In population settings, none of the autism screening tests has been shown to be able to fulfill the properties of accuracy [36]. The difficulty in the implementation of a routine population-based screening program for autism can be explained from our perspective. As described in the DSM-5 draft, even in the autistic extreme tail, only if social demands exceed their limited capacities, the autistic individuals can be resigned to the susceptibility resulting in maladaptation, socioeducational withdrawal, or isolation, and the autistic symptoms can become fully manifest. For individuals in whom social demands do not exceed their limited capacities, both autistic characteristics and the individual social vulnerability cannot be the absolute determinant to accurately expect coming limitation of everyday functioning. Therefore, the occurrence of misdiagnosis and overdiagnosis may be inevitable in screening programs using available tools in population settings [36].

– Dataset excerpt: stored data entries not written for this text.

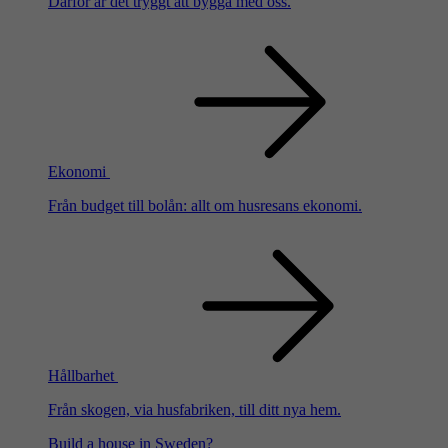
Därför är det tryggt att bygga med oss.
Ekonomi
Från budget till bolån: allt om husresans ekonomi.
Hållbarhet
Från skogen, via husfabriken, till ditt nya hem.
Build a house in Sweden?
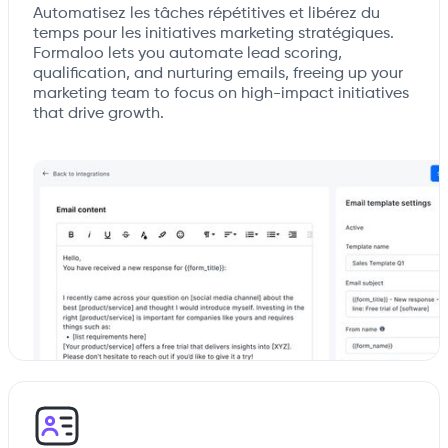
Automatisez les tâches répétitives et libérez du
temps pour les initiatives marketing stratégiques.
Formaloo lets you automate lead scoring,
qualification, and nurturing emails, freeing up your
marketing team to focus on high-impact initiatives
that drive growth.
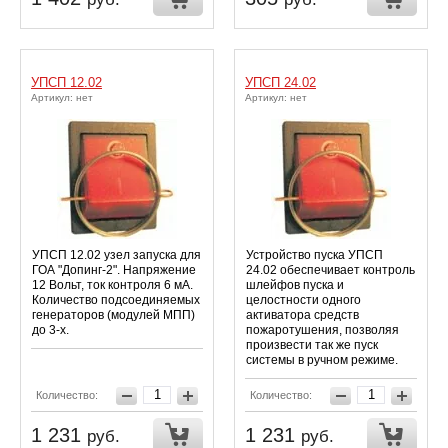
УПСП 12.02
УПСП 24.02
Артикул: нет
Артикул: нет
УПСП 12.02 узел запуска для
Устройство пуска УПСП
ГОА "Допинг-2". Напряжение
24.02 обеспечивает контроль
12 Вольт, ток контроля 6 мА.
шлейфов пуска и
Количество подсоединяемых
целостности одного
генераторов (модулей МПП)
активатора средств
до 3-х.
пожаротушения, позволяя
произвести так же пуск
системы в ручном режиме.
Количество:
Количество:
1 231
1 231
руб.
руб.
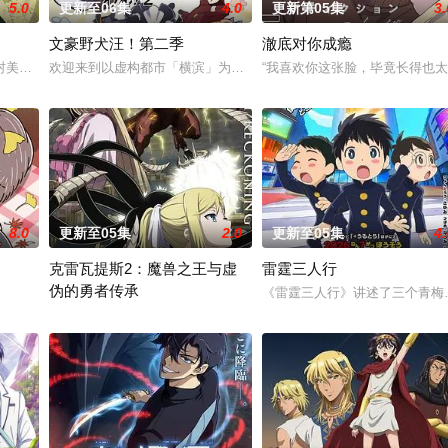
5.0
更新至06集
4.0
更新第05集
3.
文豪野犬汪！第二季
澈底对你成瘾
雅·提古雷查夫，并凭借前世的理智与知识在帝国军中步步高升的故事
村美冶，原本与母亲两人过着虽清贫却幸福的生活。然而有一天，她深爱的母亲
欢迎来到以虚构都市「横滨」为舞台，一众如同疯跑乱咬、四处乱窜
“我喜欢你这张脸，毕竟长得也
8.0
更新至05集
2.0
更新至05集
4.
克雷瓦提斯2：魔兽之王与虚
雷霆三人行
伪的勇者传承
口口相传为“窥之生厄、亵之招祟”的“不可触碰之物”。世代担任山神守护的三
《雷霆三人行》讲述了三个青梅
勇者艾莉西亚斩杀了多雷尔将军，海登与博雷托两国的战争就此落幕。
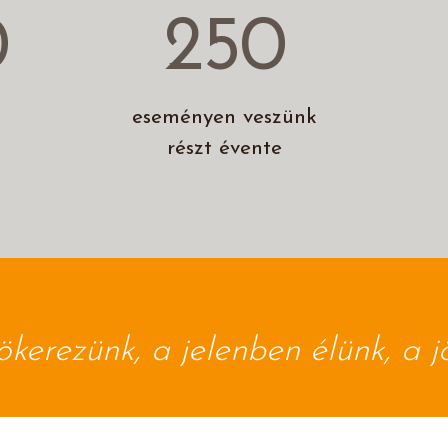
0
250
eseményen veszünk
részt évente
kerezünk, a jelenben élünk, a jö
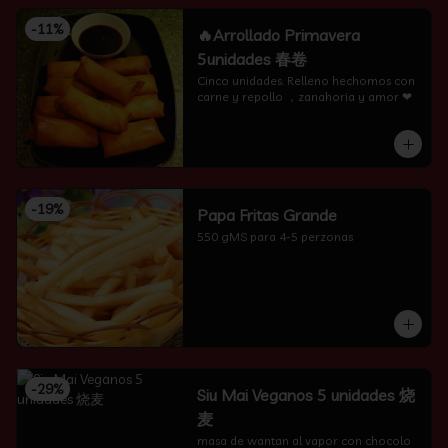
-
11
%
🔥Arrollado Primavera
5unidades 春卷
Cinco unidades. Relleno hechomos con 
carne y repollo ，zanahoria y amor ❤
-
19
%
Papa Fritas Grande
550 gMS para 4-5 perzonas
-
29
%
Siu Mai Veganos 5 unidades 烧
麦
masa de wantan al vapor con chocolo 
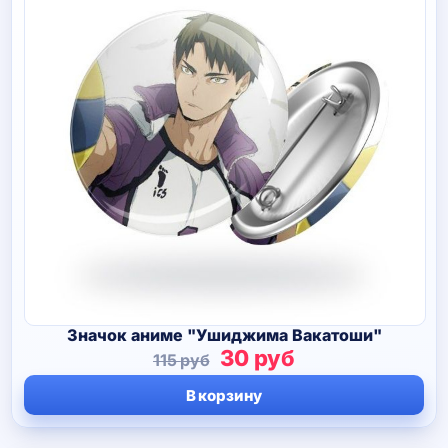
Значок аниме "Ушиджима Вакатоши"
Первоначальная
Текущая
30
руб
115
руб
цена
цена:
В корзину
составляла
30 руб.
115 руб.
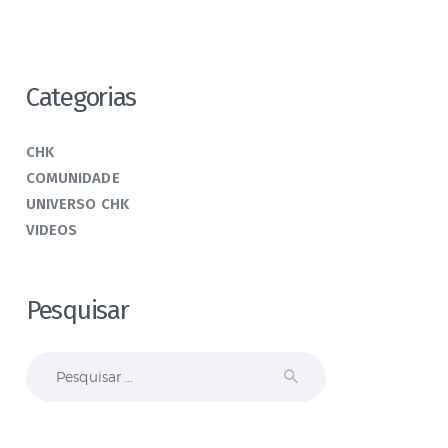
Categorias
CHK
COMUNIDADE
UNIVERSO CHK
VIDEOS
Pesquisar
Pesquisar
por:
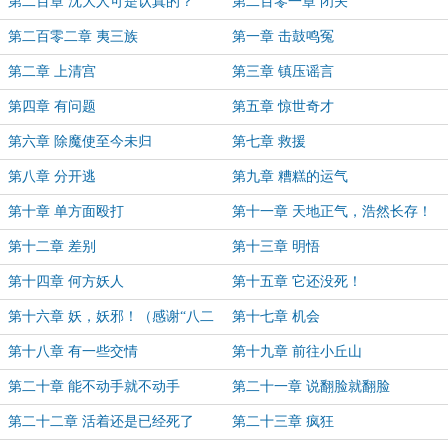
第二百章 沈大人可是认真的？
第二百零一章 闭关
第二百零二章 夷三族
第一章 击鼓鸣冤
第二章 上清宫
第三章 镇压谣言
第四章 有问题
第五章 惊世奇才
第六章 除魔使至今未归
第七章 救援
第八章 分开逃
第九章 糟糕的运气
第十章 单方面殴打
第十一章 天地正气，浩然长存！
第十二章 差别
第十三章 明悟
第十四章 何方妖人
第十五章 它还没死！
第十六章 妖，妖邪！（感谢“八二
第十七章 机会
年老司机”盟主打赏）
第十八章 有一些交情
第十九章 前往小丘山
第二十章 能不动手就不动手
第二十一章 说翻脸就翻脸
第二十二章 活着还是已经死了
第二十三章 疯狂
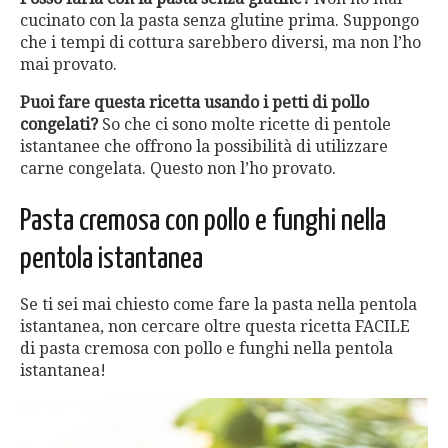
cucinato con la pasta senza glutine prima. Suppongo
che i tempi di cottura sarebbero diversi, ma non l’ho
mai provato.
Puoi fare questa ricetta usando i petti di pollo
congelati?
So che ci sono molte ricette di pentole
istantanee che offrono la possibilità di utilizzare
carne congelata. Questo non l’ho provato.
Pasta cremosa con pollo e funghi nella
pentola istantanea
Se ti sei mai chiesto come fare la pasta nella pentola
istantanea, non cercare oltre questa ricetta FACILE
di pasta cremosa con pollo e funghi nella pentola
istantanea!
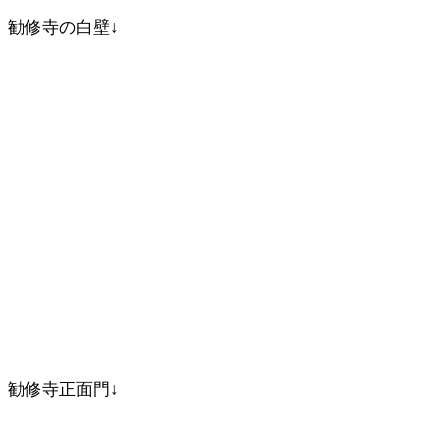
勧修寺の白壁↓
勧修寺正面門↓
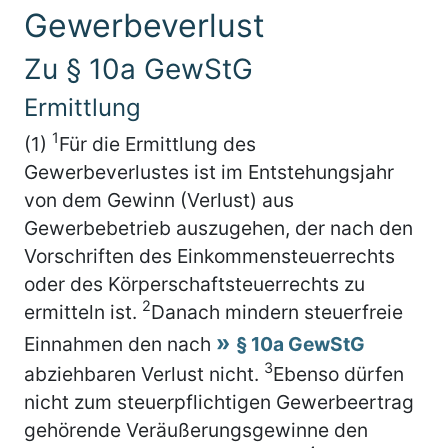
Gewerbeverlust
Zu § 10a GewStG
Ermittlung
1
(1)
Für die Ermittlung des
Gewerbeverlustes ist im Entstehungsjahr
von dem Gewinn (Verlust) aus
Gewerbebetrieb auszugehen, der nach den
Vorschriften des Einkommensteuerrechts
oder des Körperschaftsteuerrechts zu
2
ermitteln ist.
Danach mindern steuerfreie
Einnahmen den nach
§ 10a GewStG
3
abziehbaren Verlust nicht.
Ebenso dürfen
nicht zum steuerpflichtigen Gewerbeertrag
gehörende Veräußerungsgewinne den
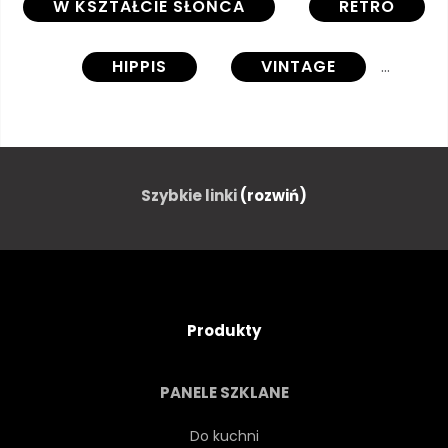
W KSZTAŁCIE SŁOŃCA
RETRO
HIPPIS
VINTAGE
TEKSTURA
SZEŚĆDZIESIĄTYCH
STARY
STRESZCZENIE
Szybkie linki
(rozwiń)
STARBURST
TŁO
TEKSTUROWANEJ
NIEBIESKI
Produkty
ZAKŁOPOTANY
WZÓR
PANELE SZKLANE
POMARAŃCZOWY
KOLOROWY
Do kuchni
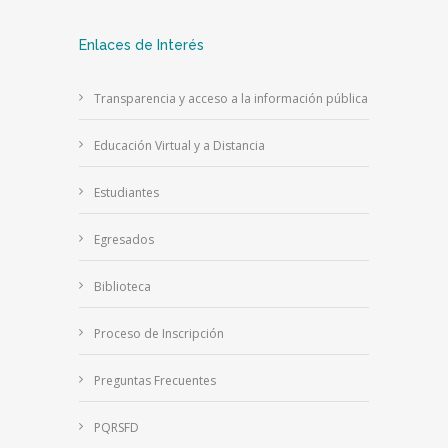
Enlaces de Interés
Transparencia y acceso a la información pública
Educación Virtual y a Distancia
Estudiantes
Egresados
Biblioteca
Proceso de Inscripción
Preguntas Frecuentes
PQRSFD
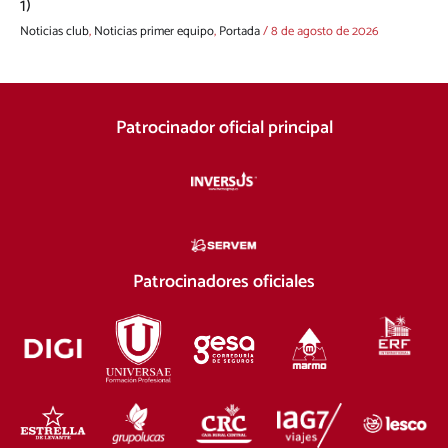
1)
Noticias club
,
Noticias primer equipo
,
Portada
/
8 de agosto de 2026
Patrocinador oficial principal
Patrocinadores oficiales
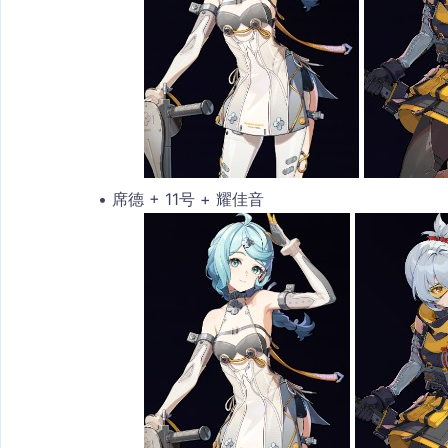
席德 + 11号 + 耀佳音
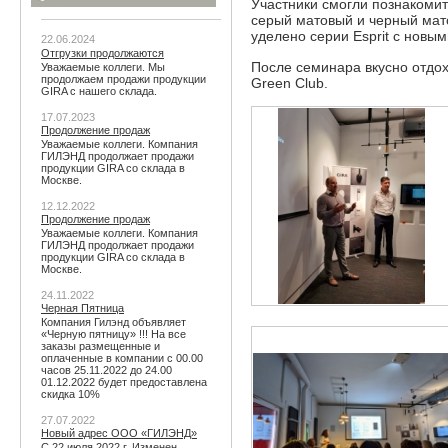
Участники смогли познакомит
серый матовый и черный мат
уделено серии Esprit с новым
22.06.2024
Отгрузки продолжаются
После семинара вкусно отдох
Уважаемые коллеги. Мы
продолжаем продажи продукции
Green Club.
GIRA с нашего склада.
17.07.2023
Продолжение продаж
Уважаемые коллеги. Компания
ГИЛЭНД продолжает продажи
продукции GIRA со склада в
Москве.
12.12.2022
Продолжение продаж
Уважаемые коллеги. Компания
ГИЛЭНД продолжает продажи
продукции GIRA со склада в
Москве.
24.11.2022
Черная Пятница
Компания Гилэнд объявляет
«Черную пятницу» !!! На все
заказы размещенные и
оплаченные в компании с 00.00
часов 25.11.2022 до 24.00
01.12.2022 будет предоставлена
скидка 10%
27.07.2022
Новый адрес ООО «ГИЛЭНД»
С 22 июля 2022 г. Изменен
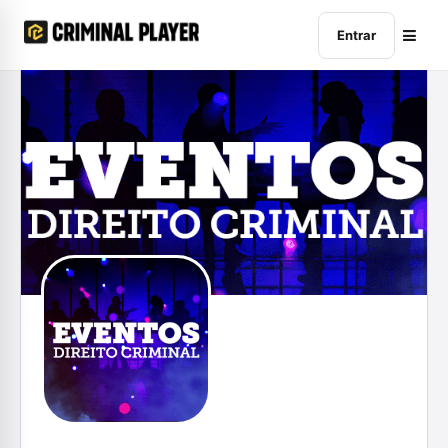
Entrar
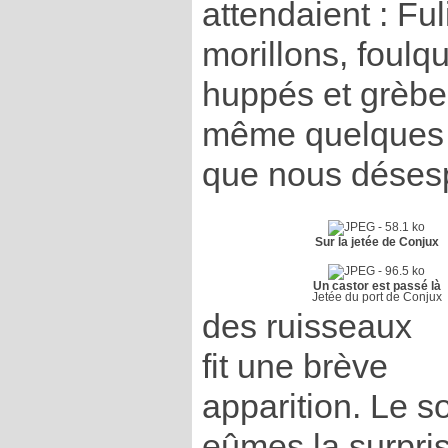
attendaient : Ful
morillons, foulq
huppés et grèbe
même quelques g
que nous désesp
Sur la jetée de Conjux
Un castor est passé là
Jetée du port de Conjux
des ruisseaux
fit une brève
apparition. Le so
eûmes la surpris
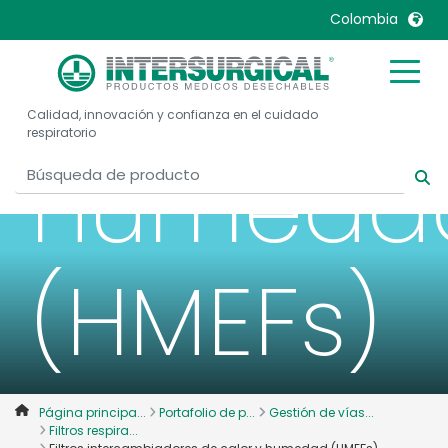
Colombia
de calor 
United Kingdom
Ireland
Calidad, innovación y confianza en el cuidado
United States
Italia
respiratorio
Australia
Japan
humeda
België, Nederlands
Lietuva
Belgique, Français
Malaysia
Canada, English
Mexico
(HMEFs)
Canada, Français
Nederlands
China
Norway
Colombia
Portugal
Denmark
Russia
Página principa...
Portafolio de p...
Gestión de vías...
Deutschland
Sweden
Filtros respira...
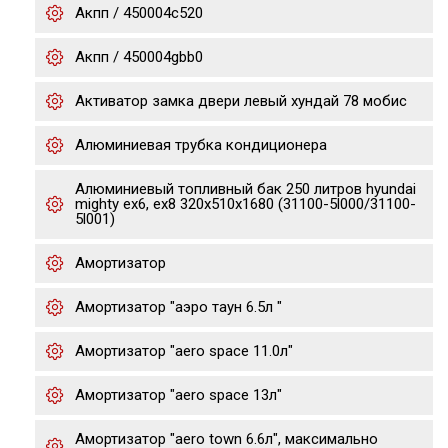
Акпп / 450004c520
Акпп / 450004gbb0
Активатор замка двери левый хундай 78 мобис
Алюминиевая трубка кондиционера
Алюминиевый топливный бак 250 литров hyundai
mighty ex6, ex8 320х510х1680 (31100-5l000/31100-
5l001)
Амортизатор
Амортизатор "аэро таун 6.5л "
Амортизатор "aero space 11.0л"
Амортизатор "aero space 13л"
Амортизатор "aero town 6.6л", максимально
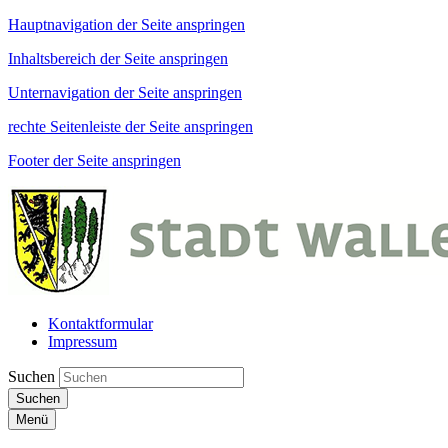
Hauptnavigation der Seite anspringen
Inhaltsbereich der Seite anspringen
Unternavigation der Seite anspringen
rechte Seitenleiste der Seite anspringen
Footer der Seite anspringen
Kontaktformular
Impressum
Suchen
Suchen
Menü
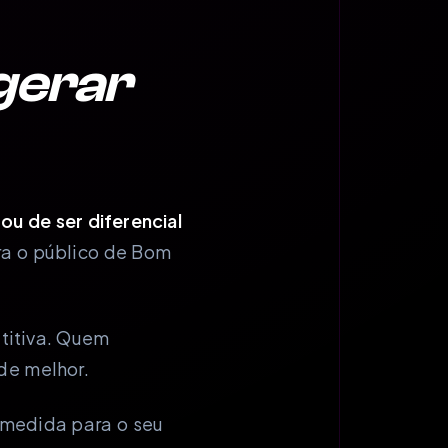
gerar
u de ser diferencial
a o público de Bom
etitiva. Quem
de melhor.
medida para o seu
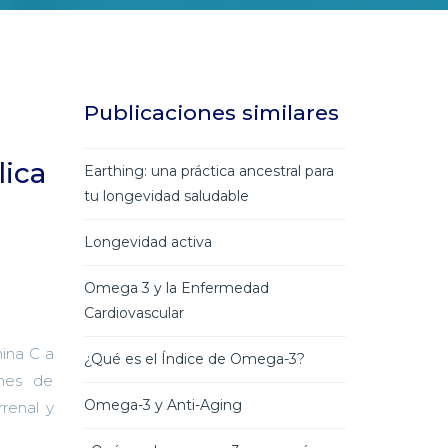
Publicaciones similares
lica
Earthing: una práctica ancestral para
tu longevidad saludable
Longevidad activa
Omega 3 y la Enfermedad
Cardiovascular
mina C a
¿Qué es el Índice de Omega-3?
ones de
Omega-3 y Anti-Aging
rrenal y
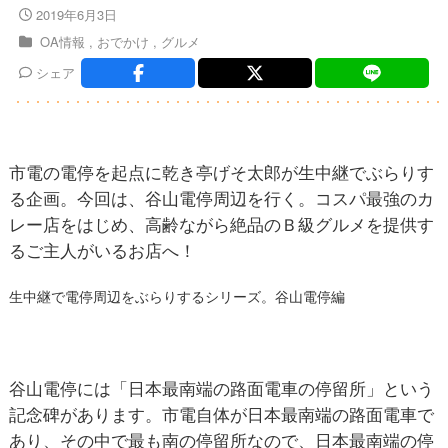
2019年6月3日
OA情報
おでかけ
グルメ
シェア
市電の電停を起点に乾き亭げそ太郎が生中継でぶらりす
る企画。今回は、谷山電停周辺を行く。コスパ最強のカ
レー店をはじめ、高齢ながら絶品のＢ級グルメを提供す
るご主人がいるお店へ！
生中継で電停周辺をぶらりするシリーズ。谷山電停編
谷山電停には「日本最南端の路面電車の停留所」という
記念碑があります。市電自体が日本最南端の路面電車で
あり、その中で最も南の停留所なので、日本最南端の停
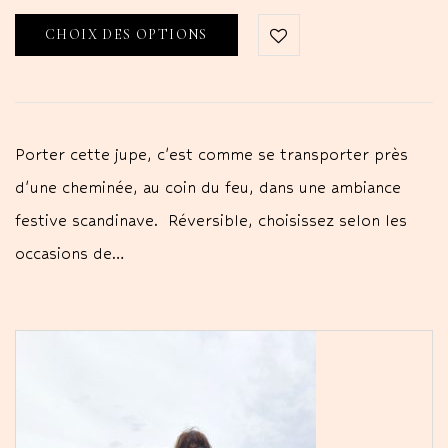
CHOIX DES OPTIONS
Porter cette jupe, c'est comme se transporter près
d'une cheminée, au coin du feu, dans une ambiance
festive scandinave. Réversible, choisissez selon les
occasions de…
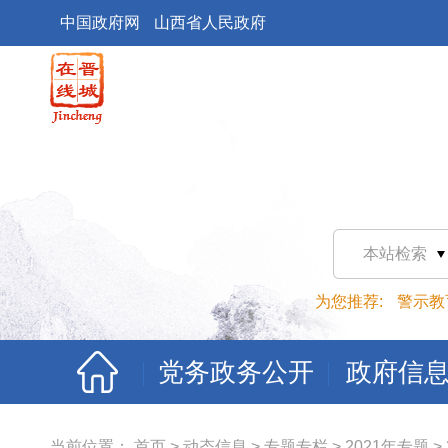
中国政府网
山西省人民政府
本站检索
为您推荐:
警示教
党务政务公开
政府信
当前位置：
首页
>
动态信息
>
专题专栏
>
2021年专题
>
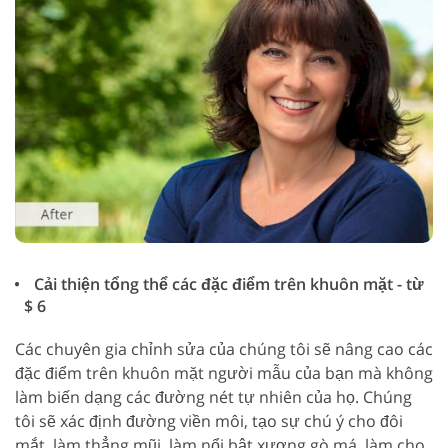
Cải thiện tổng thể các đặc điểm trên khuôn mặt - từ
$ 6
Các chuyên gia chỉnh sửa của chúng tôi sẽ nâng cao các
đặc điểm trên khuôn mặt người mẫu của bạn mà không
làm biến dạng các đường nét tự nhiên của họ. Chúng
tôi sẽ xác định đường viền môi, tạo sự chú ý cho đôi
mắt, làm thẳng mũi, làm nổi bật xương gò má, làm cho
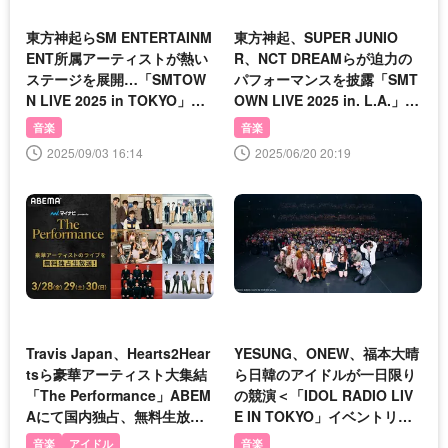
東方神起らSM ENTERTAINM
東方神起、SUPER JUNIO
ENT所属アーティストが熱い
R、NCT DREAMらが迫力の
ステージを展開…「SMTOW
パフォーマンスを披露「SMT
N LIVE 2025 in TOKYO」を
OWN LIVE 2025 in. L.A.」を
Leminoで配信
Lemino独占配信
音楽
音楽
2025/09/03 16:14
2025/06/20 20:19
Travis Japan、Hearts2Hear
YESUNG、ONEW、福本大晴
tsら豪華アーティスト大集結
ら日韓のアイドルが一日限り
「The Performance」ABEM
の競演＜「IDOL RADIO LIV
Aにて国内独占、無料生放送
E IN TOKYO」イベントリポ
決定
ート＞
音楽
アイドル
音楽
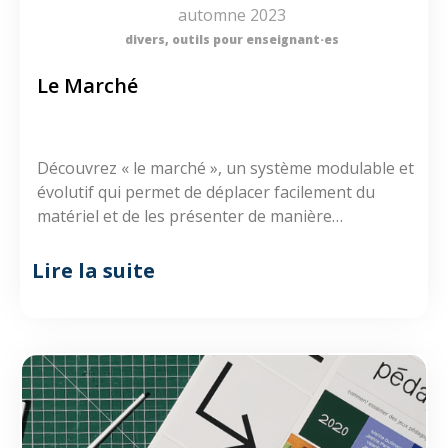
automne 2023
divers
,
outils pour enseignant·es
Le Marché
Découvrez « le marché », un système modulable et
évolutif qui permet de déplacer facilement du
matériel et de les présenter de manière
engageante aux participants !
Lire la suite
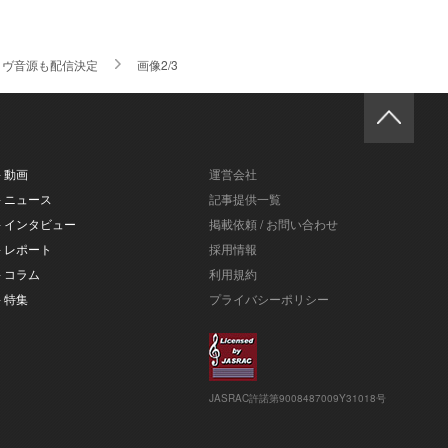
のライヴ音源も配信決定
画像2/3
- 動画
運営会社
- ニュース
記事提供一覧
- インタビュー
掲載依頼 / お問い合わせ
- レポート
採用情報
- コラム
利用規約
- 特集
プライバシーポリシー
JASRAC許諾第9008487009Y31018号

In proband-based family studies, the probands are cases in clinical settings, but the nonprobands (siblings, cotwins, etc.) are in population settings with a sampling bias. The low compatibility of recent results with previous data regarding sibling recurrence risk and twin concordance rates may be partly attributable to the poor interrater agreement in the diagnostic decisions for nonprobands [37, 38].

7. Conclusions

In 1999, the research on autism was metaphorically depicted as a situation in which “myopic investigators are still patting the elephant” [20]. Can we say now that the confused state is merely historical [33, 39]? DSM-5 for ASD may at least have a broader perspective to view the entire structure than former criteria, and in the draft the case spectrum in clinical settings and the conceptual alteration concerning social vulnerability are both introduced. We hope that these proposals warrant further constructive considerations from broader viewpoints after the launch of DSM-5.